• **TASK**
The answer should be one number: how many lines in the records below contain the word "Turbo".

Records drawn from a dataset
- - - -
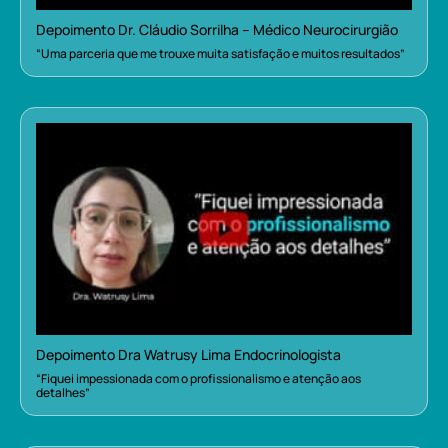
Depoimento Dr. Cláudio Sorrilha – Médico Neurocirurgião
“Uma parceria que me trouxe muita satisfação e muitos resultados”
Depoimento Dra Watrusy Lima Endocrinologista
“Fiquei impessionada com o profissionalismo e atenção aos
detalhes”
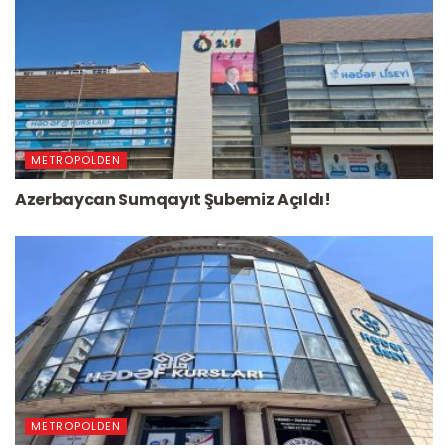
METROPOLDEN
Azerbaycan Sumqayıt Şubemiz Açıldı!
METROPOLDEN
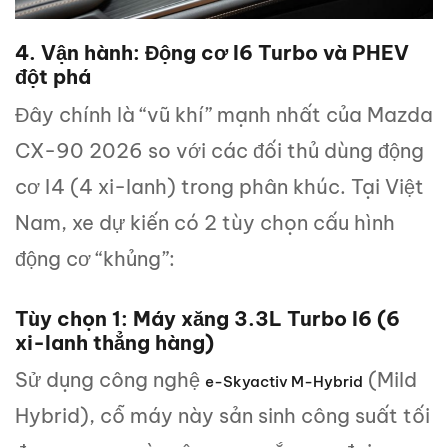
4. Vận hành: Động cơ I6 Turbo và PHEV
đột phá
Đây chính là “vũ khí” mạnh nhất của Mazda
CX-90 2026 so với các đối thủ dùng động
cơ I4 (4 xi-lanh) trong phân khúc. Tại Việt
Nam, xe dự kiến có 2 tùy chọn cấu hình
động cơ “khủng”:
Tùy chọn 1: Máy xăng 3.3L Turbo I6 (6
xi-lanh thẳng hàng)
Sử dụng công nghệ
(Mild
e-Skyactiv M-Hybrid
Hybrid), cỗ máy này sản sinh công suất tối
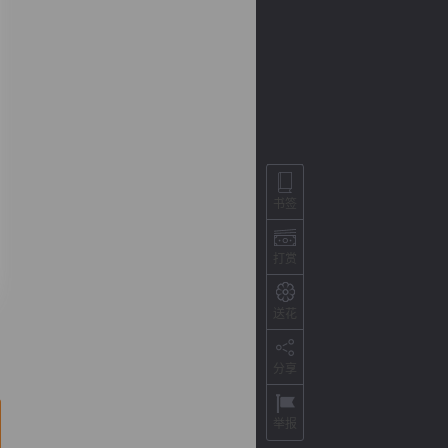
书签
打赏
背
字
宽
滚
送花
分享
举报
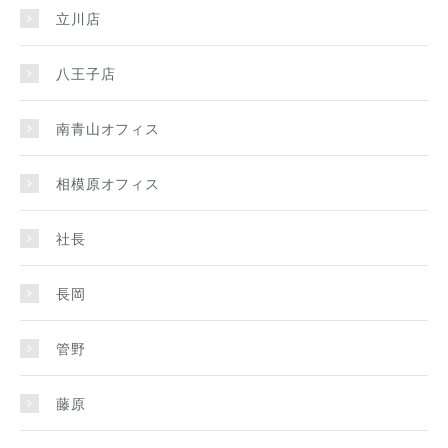
立川店
八王子店
南青山オフィス
相模原オフィス
社長
長岡
管野
藤原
- - - -
• **ANSWER TO THIS PROBLEM**
2